Inside the Loop | The Agent Handbook

The Agent Loop in Detail

Chapter 2 gave you the architecture. Now i want to show you what it actually feels like when an agent runs.

Because there's a gap between understanding the concept (observe, think, act, repeat) and understanding what happens in practice. The concept is clean. Practice is messy.

Let's walk through it.

An agent gets a task. Say, something simple: "Find the cheapest flight from Singapore to Tokyo next month and book it." Sounds straightforward. But watch what actually happens under the hood.

Step 1: The agent reads the task and plans. It breaks this into sub-goals. Search for flights, compare prices, select the cheapest, enter passenger details, complete the booking. Five steps. Each one looks simple in isolation.

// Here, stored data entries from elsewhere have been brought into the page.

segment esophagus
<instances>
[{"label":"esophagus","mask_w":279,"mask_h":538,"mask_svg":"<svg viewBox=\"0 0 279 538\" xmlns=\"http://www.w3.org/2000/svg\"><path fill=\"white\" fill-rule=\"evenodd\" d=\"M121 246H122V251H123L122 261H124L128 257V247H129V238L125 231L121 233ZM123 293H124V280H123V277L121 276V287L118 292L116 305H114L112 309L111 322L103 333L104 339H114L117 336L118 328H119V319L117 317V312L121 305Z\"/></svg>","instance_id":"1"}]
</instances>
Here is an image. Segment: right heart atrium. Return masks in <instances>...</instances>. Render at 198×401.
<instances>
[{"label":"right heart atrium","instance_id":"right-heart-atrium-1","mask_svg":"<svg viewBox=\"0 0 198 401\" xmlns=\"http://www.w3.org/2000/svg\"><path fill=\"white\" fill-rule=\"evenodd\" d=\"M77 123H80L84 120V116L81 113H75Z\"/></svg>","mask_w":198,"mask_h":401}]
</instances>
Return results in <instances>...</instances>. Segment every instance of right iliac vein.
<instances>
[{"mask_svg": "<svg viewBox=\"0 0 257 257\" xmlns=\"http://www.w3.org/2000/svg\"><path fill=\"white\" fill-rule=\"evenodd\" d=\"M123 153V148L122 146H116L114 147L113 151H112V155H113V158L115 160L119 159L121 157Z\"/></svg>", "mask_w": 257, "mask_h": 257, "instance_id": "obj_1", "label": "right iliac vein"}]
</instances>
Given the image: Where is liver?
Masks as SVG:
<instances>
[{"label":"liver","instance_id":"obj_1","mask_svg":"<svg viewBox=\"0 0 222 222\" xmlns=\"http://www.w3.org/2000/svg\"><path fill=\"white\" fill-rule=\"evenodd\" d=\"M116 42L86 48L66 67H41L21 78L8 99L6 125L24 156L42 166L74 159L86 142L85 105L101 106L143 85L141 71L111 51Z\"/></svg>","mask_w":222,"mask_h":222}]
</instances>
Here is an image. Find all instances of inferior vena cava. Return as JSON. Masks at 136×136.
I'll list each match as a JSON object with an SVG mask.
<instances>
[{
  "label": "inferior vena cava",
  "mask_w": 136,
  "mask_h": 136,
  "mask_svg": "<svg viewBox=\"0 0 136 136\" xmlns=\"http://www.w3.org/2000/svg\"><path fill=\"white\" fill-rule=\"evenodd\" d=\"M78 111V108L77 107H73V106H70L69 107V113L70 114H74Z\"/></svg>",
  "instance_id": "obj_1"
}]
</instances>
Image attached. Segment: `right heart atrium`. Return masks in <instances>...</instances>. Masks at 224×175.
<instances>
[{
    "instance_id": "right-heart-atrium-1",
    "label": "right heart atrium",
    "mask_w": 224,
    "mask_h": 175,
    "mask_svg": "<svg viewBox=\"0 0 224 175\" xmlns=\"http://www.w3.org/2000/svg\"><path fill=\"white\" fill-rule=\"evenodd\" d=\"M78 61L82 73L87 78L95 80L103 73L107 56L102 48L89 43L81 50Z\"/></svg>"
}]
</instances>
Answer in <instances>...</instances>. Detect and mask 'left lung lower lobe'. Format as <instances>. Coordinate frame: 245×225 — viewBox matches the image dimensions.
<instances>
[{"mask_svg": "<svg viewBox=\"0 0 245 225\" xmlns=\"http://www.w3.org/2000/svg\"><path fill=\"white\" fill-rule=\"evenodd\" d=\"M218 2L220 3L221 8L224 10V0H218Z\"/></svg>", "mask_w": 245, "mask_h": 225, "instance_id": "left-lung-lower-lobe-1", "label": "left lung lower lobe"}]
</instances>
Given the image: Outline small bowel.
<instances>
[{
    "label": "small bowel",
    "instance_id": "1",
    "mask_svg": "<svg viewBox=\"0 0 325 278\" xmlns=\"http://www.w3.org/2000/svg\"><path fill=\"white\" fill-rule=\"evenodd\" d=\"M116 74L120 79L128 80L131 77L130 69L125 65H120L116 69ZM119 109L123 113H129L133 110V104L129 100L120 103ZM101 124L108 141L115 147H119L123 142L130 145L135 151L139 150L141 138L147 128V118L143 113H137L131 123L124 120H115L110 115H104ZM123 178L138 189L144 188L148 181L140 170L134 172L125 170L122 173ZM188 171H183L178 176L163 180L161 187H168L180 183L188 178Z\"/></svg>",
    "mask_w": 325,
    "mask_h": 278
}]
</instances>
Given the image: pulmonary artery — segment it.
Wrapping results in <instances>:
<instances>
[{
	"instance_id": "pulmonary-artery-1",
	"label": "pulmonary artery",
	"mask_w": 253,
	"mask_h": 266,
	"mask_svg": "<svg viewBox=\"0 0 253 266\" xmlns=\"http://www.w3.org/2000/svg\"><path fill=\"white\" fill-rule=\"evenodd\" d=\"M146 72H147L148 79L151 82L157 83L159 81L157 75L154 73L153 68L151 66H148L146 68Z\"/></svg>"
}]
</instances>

Step 2: It takes the first action. Opens a browser, navigates to a flight search engine, enters the route and dates. Already, things can go sideways. The site might have a CAPTCHA. The date picker might be a custom widget that doesn't respond to standard inputs. The page might load slowly and the agent times out.

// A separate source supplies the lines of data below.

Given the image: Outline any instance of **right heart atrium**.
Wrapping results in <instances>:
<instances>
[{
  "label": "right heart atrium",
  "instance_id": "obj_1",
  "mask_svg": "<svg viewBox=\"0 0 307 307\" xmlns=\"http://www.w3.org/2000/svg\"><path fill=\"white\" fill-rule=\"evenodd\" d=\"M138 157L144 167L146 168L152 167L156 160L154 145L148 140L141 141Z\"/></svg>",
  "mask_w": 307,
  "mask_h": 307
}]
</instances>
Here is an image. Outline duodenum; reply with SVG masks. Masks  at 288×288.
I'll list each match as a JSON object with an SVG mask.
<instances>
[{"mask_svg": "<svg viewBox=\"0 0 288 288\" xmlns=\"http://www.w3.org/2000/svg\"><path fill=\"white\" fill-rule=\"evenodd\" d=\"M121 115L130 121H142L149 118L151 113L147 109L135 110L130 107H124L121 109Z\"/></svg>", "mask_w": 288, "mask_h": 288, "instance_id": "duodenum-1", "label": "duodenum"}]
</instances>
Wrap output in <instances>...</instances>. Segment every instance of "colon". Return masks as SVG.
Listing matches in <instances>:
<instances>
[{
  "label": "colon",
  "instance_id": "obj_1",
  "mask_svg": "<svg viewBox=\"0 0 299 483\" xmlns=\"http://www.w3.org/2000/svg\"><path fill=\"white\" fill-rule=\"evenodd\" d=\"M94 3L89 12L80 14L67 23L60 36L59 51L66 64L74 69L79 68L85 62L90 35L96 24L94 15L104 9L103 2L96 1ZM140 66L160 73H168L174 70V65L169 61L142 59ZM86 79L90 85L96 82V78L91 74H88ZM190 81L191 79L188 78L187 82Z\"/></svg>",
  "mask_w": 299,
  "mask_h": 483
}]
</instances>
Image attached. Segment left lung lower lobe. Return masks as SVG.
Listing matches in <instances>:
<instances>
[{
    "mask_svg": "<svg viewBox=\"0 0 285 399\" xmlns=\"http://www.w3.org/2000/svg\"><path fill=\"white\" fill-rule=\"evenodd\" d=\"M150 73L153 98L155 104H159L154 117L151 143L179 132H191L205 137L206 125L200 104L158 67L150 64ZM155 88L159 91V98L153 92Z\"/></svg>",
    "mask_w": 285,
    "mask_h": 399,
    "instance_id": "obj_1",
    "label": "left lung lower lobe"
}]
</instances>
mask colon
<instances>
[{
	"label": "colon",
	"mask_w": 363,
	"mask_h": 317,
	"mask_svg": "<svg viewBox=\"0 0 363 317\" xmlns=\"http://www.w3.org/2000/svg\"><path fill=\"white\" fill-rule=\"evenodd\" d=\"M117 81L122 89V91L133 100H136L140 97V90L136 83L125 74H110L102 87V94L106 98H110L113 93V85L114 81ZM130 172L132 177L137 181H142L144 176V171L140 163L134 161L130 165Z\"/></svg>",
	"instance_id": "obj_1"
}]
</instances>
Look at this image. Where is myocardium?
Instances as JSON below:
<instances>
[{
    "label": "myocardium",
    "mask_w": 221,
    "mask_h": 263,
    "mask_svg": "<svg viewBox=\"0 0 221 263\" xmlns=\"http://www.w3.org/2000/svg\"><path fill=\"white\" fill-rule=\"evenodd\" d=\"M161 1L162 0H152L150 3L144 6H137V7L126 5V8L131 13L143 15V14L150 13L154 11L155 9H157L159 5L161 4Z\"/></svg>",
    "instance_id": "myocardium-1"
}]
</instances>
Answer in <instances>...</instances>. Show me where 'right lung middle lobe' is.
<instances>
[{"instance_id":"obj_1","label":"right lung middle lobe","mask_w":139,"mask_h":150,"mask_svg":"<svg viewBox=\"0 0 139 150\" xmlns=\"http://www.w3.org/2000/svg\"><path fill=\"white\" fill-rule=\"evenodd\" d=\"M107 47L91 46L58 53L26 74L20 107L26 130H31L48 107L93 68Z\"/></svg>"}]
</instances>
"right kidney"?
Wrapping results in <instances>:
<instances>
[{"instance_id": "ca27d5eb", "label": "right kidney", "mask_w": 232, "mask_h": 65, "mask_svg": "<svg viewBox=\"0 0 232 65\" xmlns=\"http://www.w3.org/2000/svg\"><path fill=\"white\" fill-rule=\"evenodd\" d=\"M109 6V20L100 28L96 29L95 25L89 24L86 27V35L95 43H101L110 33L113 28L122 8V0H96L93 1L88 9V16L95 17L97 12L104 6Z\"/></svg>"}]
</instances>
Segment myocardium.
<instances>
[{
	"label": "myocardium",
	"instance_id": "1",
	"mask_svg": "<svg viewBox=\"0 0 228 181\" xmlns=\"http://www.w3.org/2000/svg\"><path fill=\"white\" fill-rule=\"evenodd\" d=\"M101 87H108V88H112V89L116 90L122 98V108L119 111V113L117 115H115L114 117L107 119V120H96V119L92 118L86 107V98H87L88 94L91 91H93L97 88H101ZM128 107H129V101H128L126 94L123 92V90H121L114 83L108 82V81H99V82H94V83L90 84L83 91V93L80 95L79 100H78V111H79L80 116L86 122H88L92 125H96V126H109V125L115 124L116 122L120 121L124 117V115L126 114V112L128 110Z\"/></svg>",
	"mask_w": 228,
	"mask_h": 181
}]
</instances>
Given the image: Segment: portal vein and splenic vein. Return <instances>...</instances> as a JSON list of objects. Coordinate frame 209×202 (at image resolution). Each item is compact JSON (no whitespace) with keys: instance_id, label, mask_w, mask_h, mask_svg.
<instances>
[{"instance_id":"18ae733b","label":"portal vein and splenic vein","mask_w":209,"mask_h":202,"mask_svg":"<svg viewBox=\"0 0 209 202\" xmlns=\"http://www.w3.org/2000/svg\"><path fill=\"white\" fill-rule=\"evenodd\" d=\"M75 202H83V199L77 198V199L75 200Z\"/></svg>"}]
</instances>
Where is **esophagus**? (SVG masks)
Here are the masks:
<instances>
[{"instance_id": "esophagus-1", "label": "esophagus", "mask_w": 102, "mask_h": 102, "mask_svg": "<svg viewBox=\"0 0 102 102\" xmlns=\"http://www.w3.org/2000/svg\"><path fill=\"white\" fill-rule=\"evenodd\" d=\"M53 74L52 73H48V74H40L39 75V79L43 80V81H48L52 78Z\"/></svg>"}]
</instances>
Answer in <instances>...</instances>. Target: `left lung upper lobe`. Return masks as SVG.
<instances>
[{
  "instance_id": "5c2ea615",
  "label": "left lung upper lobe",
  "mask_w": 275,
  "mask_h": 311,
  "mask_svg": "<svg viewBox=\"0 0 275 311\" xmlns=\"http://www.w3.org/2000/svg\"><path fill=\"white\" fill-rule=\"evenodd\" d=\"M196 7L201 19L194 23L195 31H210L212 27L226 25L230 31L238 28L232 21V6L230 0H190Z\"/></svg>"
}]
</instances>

Humans do this too. you click a button twice because the page felt slow. You accidentally submit twice. You end up in a weird state and you don’t know why. Agents get stuck in the same ambiguity, except they don’t have the gut feel we have from ten thousand hours of browsing.

Step 3: It reads the results. The agent needs to parse what's on the screen. Flight options, prices, layover times, airlines. If the results are in a clean table, great. If they're in a dynamic carousel with "show more" buttons and hover tooltips.. the agent might miss half the options.

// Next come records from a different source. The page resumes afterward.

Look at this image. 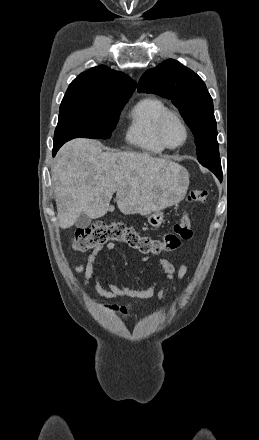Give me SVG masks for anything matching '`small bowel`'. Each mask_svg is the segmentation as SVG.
Returning a JSON list of instances; mask_svg holds the SVG:
<instances>
[{"label":"small bowel","mask_w":259,"mask_h":440,"mask_svg":"<svg viewBox=\"0 0 259 440\" xmlns=\"http://www.w3.org/2000/svg\"><path fill=\"white\" fill-rule=\"evenodd\" d=\"M106 249L111 251L115 248V244L110 242L106 244ZM103 247L95 248L87 258L85 264H78L74 267L75 272L84 274V285L87 287L90 285V281L97 272V260ZM149 257H143V261H147ZM176 258H159L157 264L162 272L165 273L166 278L170 281L174 278L182 280L188 271V266L183 264L178 270L175 268ZM158 280L152 282L150 286L145 289H132L123 283L113 284L107 283V288H104L100 281L96 279L95 288L97 293L104 298H116V297H129L137 299H148L156 295L158 299H163L166 289L162 287L157 291ZM105 310L116 313L122 316L127 315L131 311L130 305L117 306L110 304L101 305Z\"/></svg>","instance_id":"c3829d8e"}]
</instances>
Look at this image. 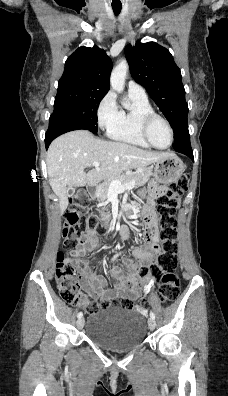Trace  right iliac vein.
Instances as JSON below:
<instances>
[{"mask_svg": "<svg viewBox=\"0 0 228 396\" xmlns=\"http://www.w3.org/2000/svg\"><path fill=\"white\" fill-rule=\"evenodd\" d=\"M83 326H84V318H79L78 320H77V327L79 328V329H82L83 328Z\"/></svg>", "mask_w": 228, "mask_h": 396, "instance_id": "63e3f726", "label": "right iliac vein"}]
</instances>
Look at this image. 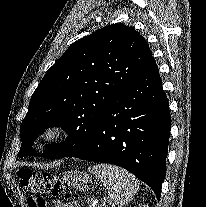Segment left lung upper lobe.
Here are the masks:
<instances>
[{"label": "left lung upper lobe", "mask_w": 206, "mask_h": 207, "mask_svg": "<svg viewBox=\"0 0 206 207\" xmlns=\"http://www.w3.org/2000/svg\"><path fill=\"white\" fill-rule=\"evenodd\" d=\"M144 37L112 24L73 43L47 71L33 93L21 124L18 156H37V134L61 126L68 140L47 147L45 157L63 158L84 149L114 98L151 60Z\"/></svg>", "instance_id": "1"}]
</instances>
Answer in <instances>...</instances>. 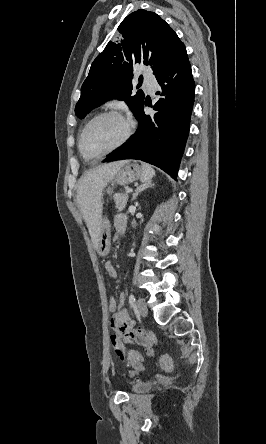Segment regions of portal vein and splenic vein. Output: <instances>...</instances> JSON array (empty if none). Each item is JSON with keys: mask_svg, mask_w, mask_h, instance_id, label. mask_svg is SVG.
<instances>
[{"mask_svg": "<svg viewBox=\"0 0 266 444\" xmlns=\"http://www.w3.org/2000/svg\"><path fill=\"white\" fill-rule=\"evenodd\" d=\"M131 192H132V189H129V190L126 191V194H129Z\"/></svg>", "mask_w": 266, "mask_h": 444, "instance_id": "obj_1", "label": "portal vein and splenic vein"}]
</instances>
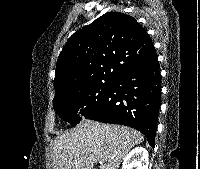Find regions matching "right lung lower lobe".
<instances>
[{
	"instance_id": "98d812e1",
	"label": "right lung lower lobe",
	"mask_w": 200,
	"mask_h": 169,
	"mask_svg": "<svg viewBox=\"0 0 200 169\" xmlns=\"http://www.w3.org/2000/svg\"><path fill=\"white\" fill-rule=\"evenodd\" d=\"M160 101L161 76L156 59L116 78L103 105L86 119L135 128L154 147Z\"/></svg>"
}]
</instances>
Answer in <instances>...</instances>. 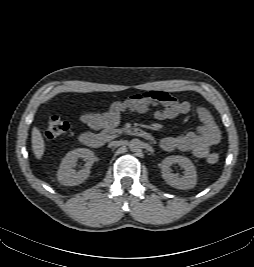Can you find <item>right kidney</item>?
Instances as JSON below:
<instances>
[{
    "mask_svg": "<svg viewBox=\"0 0 254 267\" xmlns=\"http://www.w3.org/2000/svg\"><path fill=\"white\" fill-rule=\"evenodd\" d=\"M79 158H83L87 163L86 167L75 172L73 167ZM95 161L93 151L86 148H77L68 152L62 159L57 171L58 181L65 186H74L83 183L90 175V168Z\"/></svg>",
    "mask_w": 254,
    "mask_h": 267,
    "instance_id": "1",
    "label": "right kidney"
}]
</instances>
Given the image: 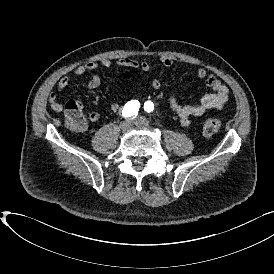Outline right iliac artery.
<instances>
[{"label": "right iliac artery", "mask_w": 274, "mask_h": 274, "mask_svg": "<svg viewBox=\"0 0 274 274\" xmlns=\"http://www.w3.org/2000/svg\"><path fill=\"white\" fill-rule=\"evenodd\" d=\"M140 104L137 100H131L126 104L122 111V115L126 118L132 117L135 118L138 114Z\"/></svg>", "instance_id": "82829eb1"}]
</instances>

This is an underrated point. A lot of agent failures are not reasoning failures. They are perception failures. The page is built for human eyes. The information is there, but not in a shape the agent reliably extracts.

Step 4: It decides. Cheapest flight found. Great.

Except the cheapest flight is a 14-hour layover. maybe it lands at 2am. maybe it’s two separate tickets. maybe it’s non-refundable.

And now we hit the part that’s uncomfortable. The instruction said cheapest. iI did not say cheapest reasonable. iI did not say no red-eyes, no 2-stop itineraries, no budget airlines, no 10-hour layovers.

Step 5 through 10: More actions, more decisions, more things that can break. Enter passenger name, select a seat, enter payment info, handle confirmation. Each step is another opportunity for failure.

Here's the math that keeps agent builders up at night. If each step succeeds 95% of the time (which is optimistic for web interactions), and you have 10 steps, your end-to-end success rate is 0.95^10. That's about 60%. Four out of ten runs fail somewhere.

And that's with 95% per step. Most agents aren't there yet.

How reliability compounds

Per-step success rate

80%95%99%

Number of steps

59.9%end-to-end success rate

95% per step × 10 steps = 59.9% overall

State

The thing that makes long tasks hard is not that the agent forgets everything. It’s that it loses track of where it is.

State is the agent’s internal scoreboard for the current run.

What page it’s on. what it already clicked. which flight it selected. what passenger name it entered. whether it is on attempt one or attempt three. whether it is in the middle of a form. whether the last tool call succeeded.

Humans keep a lot of state for free. You glance at the page and you remember. You have that little internal sense of progress.

Agents do not get that for free. State has to be written down explicitly, kept consistent, and updated carefully. Otherwise you get the classic failure pattern:

Repeat steps. undo previous progress. click back and forth. re-enter the same field. select the wrong option because the agent forgot it already filtered.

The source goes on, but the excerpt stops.